Hello and welcome to the Deception Tips podcast where you will learn amazing cues to detect deceit that will help you read people like never before. I’m your host Spencer Coffman, let’s get started.

Hello and welcome to Deception Tip number 86. We are really getting into these deception tips, we’re teaching you how to read people and detect deception so that you will be able to tell whether or not someone is lying to you. Why is this important? Well, it’s important because in today’s world, in today’s society, lies are all around us.

It is said, and studies have shown, that the average person can lie 200 times per day or 10 to 20 times in each conversation, that is a lot of lying. Are these lies harmful? 

Well, yes and no, some of them are polite or socialized. ‘How are you doing today?’ ‘I’m good.’ Well, you’re not good because something just happened, things like that.

‘Do you like my new haircut?’ ‘Oh, it’s great’, man, it really is awful, those kinds of lies are all over the place. How about when you receive a present and you don’t like it but yet you pretend you like it because you don’t want to hurt their feelings. Those are lies, are they harming someone? Are they malicious? Are they dangerous? No, but they’re still lies.

You need to know when someone is lying to you so that you can learn to pick out these things. If someone is trying to be malicious or take advantage of you then you need to know and that is why you have been continually listening to the deception tips podcast and I thank you for that. 

Make sure to check out the books, I have Deception Tips eBooks and books, also A Guide to Deception, and the Deception Tips videos.

We’ve got the Deception Tips blog, I’ve got all kinds of stuff that you can use to help you continue to learn how to read people and detect deception. It is important and knowing whether or not someone is lying will help you in life. Therefore, study these tips, keep listening, share this stuff with your friends, practice with each other and get to know them.

Last time, we talked about a tip or a sign that was on the face and it wasn’t always related to deception. In fact, it is 100% of the time indicative of embarrassment and that is blushing. 

When someone blushes, they are embarrassed about something, something private was revealed. Now, what would that be? Well, it could be that they had a crush on someone and somebody made it known and now they’re blushing.

It could also be anything, it could be that they had a secret that someone told and now they’re blushing. It could be that all of a sudden, their pants got caught in the doorway and they fell off.
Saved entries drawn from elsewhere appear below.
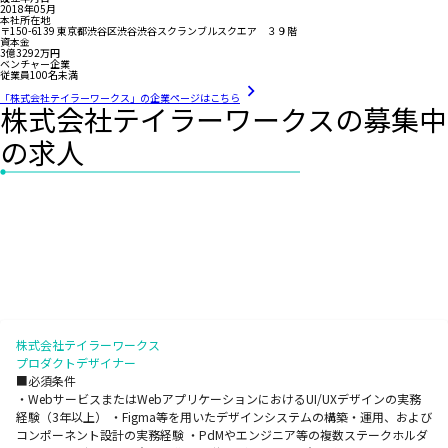
2018年05月
本社所在地
〒150-6139 東京都渋谷区渋谷渋谷スクランブルスクエア ３９階
資本金
3億3292万円
ベンチャー企業
従業員100名未満
「株式会社テイラーワークス」の企業ページはこちら
株式会社テイラーワークスの募集中
の求人
株式会社テイラーワークス
プロダクトデザイナー
■必須条件
・WebサービスまたはWebアプリケーションにおけるUI/UXデザインの実務
経験（3年以上） ・Figma等を用いたデザインシステムの構築・運用、および
コンポーネント設計の実務経験 ・PdMやエンジニア等の複数ステークホルダ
It could be any number of things but it is indicative of embarrassment, it doesn’t always mean that someone is being deceptive or that they’re lying.

In addition, it doesn’t always mean that ‘oh, you’re blushing, therefore, you like so-and-so or you have a crush’. ‘Oh, do you have a crush on somebody, on this person? You’re blushing, you must, you have to have a crush’. Well, no, they don’t have to have a crush on that person, you’re simply putting them on the spot.

Of course, it would be embarrassing, if all of a sudden, I claim that you have a crush on somebody that you really don’t like, you’re going to be embarrassed. You’re going to be like ‘no way, I would never have a crush on that person’, therefore, you will blush either way. It doesn’t mean you love that person, it means you’re embarrassed about it.

So, how does this roll into deception? Well, if someone is called out on their lie, if their lie is discovered then chances are they will be a little bit embarrassed. It doesn’t always mean that they’re going to blush, however, when something private is revealed, that’s when we see things occurring on the face where people will blush.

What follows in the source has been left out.